Kelly, que já passa por uma situação difícil, tentando se divorciar do marido no país, e se encontra em um contexto de maior vulnerabilidade desde o início dos conflitos. Sozinha com os filhos, eles são alguns dos milhares de deslocados em abrigos improvisados em Beirute, e Kelly é uma das muitas mulheres estrangeiras que encontram na guerra uma forma de escapar da violência doméstica.
É com essa situação da guerra piorou muito mais. Porque eu sempre quis sair daqui por conta da situação. Antes eu me sentia sozinha. Mas agora são quatro filhos e eu nesta numa guerra.Kelly Rodrigues
Kelly morava perto da fronteira entre o Líbano e Israel e diz que ela e os filhos têm lidado com ataques o ano todo, desde que o conflito começou. Mas nas últimas semanas, os bombardeios aumentaram, e seu salão de beleza foi danificado por bombas. Apesar da situação, o marido de Kelly não queria deixar a área, mas temendo pela segurança de seus filhos, ela pediu ajuda, e seu sogro a levou para um lugar mais seguro.
Quando os conflitos entre israelenses e palestinos começaram, bombas caíram atrás da nossa casa. Um dia eu estava trabalhando no meu salão, e então uma bomba caiu atrás. Eu entrei em pânico. Subi as escadas correndo da minha casa atrás dos meus filhos.
Kelly descreve como até mesmo no caminho para o abrigo houve bombardeios e que ela levou um dia e meio para fazer uma viagem que seria de duas horas de sua casa até Beirute.
“Nós saíamos de manhã do outro bairro para a gente voltar para Beirute, levaria cerca de duas horas, mas ficamos a noite toda o trânsito parado, e as bomba caindo nas montanhas, caindo nos carros.
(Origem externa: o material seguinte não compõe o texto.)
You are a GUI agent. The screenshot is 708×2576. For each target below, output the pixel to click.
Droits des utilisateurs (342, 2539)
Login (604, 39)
As pessoas gritando, as pessoas morrendo, as pessoas vir correndo desesperado,” diz.
A esperança de Kelly é retornar ao Brasil com seus filhos no avião do governo enviado pelo Brasil para recuperar cidadãos brasileiros. No entanto, ela observou que este primeiro voo levará apenas cerca de 200 pessoas, e há mais de 2.000 brasileiros no Líbano.

Ela conta que se não houver acordo, mais pessoas morrerão de ambos os lados.
É pior. Se ninguém ficar quieto, eles vão se vingar. Matam pessoas lá e eles matam pessoas aqui.
Kelly não é a única que está fugindo duas vezes nessa crise. Ela conhece outras mulheres que, como ela, estão tentando escapar da guerra e veem isso como uma oportunidade de escapar da violência doméstica.

Imagens da região próxima de onde Kelly morava.
Tem muita mulher. Tem umas quatro ou cinco que já deixaram os filhos e foram embora, estão no Brasil, e estão sofrendo longe dos filhos.
O maior desafio para Kelly e outras mulheres na situação dela é que, segundo ela, seu marido se recusa a emitir passaportes para as crianças e, sem a permissão do pai, essas mulheres não podem levar seus filhos com elas, embora elas mesmas pudessem deixar o país com o passaporte de seu país de origem, mas não com filhos.
Kelly diz que tem medo por seus filhos, pois tem dois meninos, um de quase 14 e outro de 12, e duas meninas, 10 e 9, e seu marido queria levar o filho mais velho para a guerra.

Região onde Kelly morava.
Ela comparou a história deles ao conto de fadas da Cinderela, mas o "sapato" é o voo de evacuação do governo para resgatá-las com seus filhos.
"É sobre a gente encontrar um príncipe encantado e calçar o sapato e encontrar a nossa vida, certo? Como a história da Cinderela. Mas na nossa história, o sapato é esse avião e uma lei que tire essas brasileiras daqui que estão sendo espancadas. A gente aguenta mais pelos nossos filhos. Eu não vou deixar meus filhos assim,” disse Kelly, de um abrigo no Líbano, à SBS em Português.
**Enquanto a matéria estava sendo concluída, tivemos a confirmação de que Kelly com seus filhos estava a caminho do aeroporto de Beirute, no Líbano, para embarcar no avião da Força Aérea Brasileira. E o seu embarque foi efetuado com sucesso com seus filhos, que agora estão a caminho do Brasil pela primeira vez.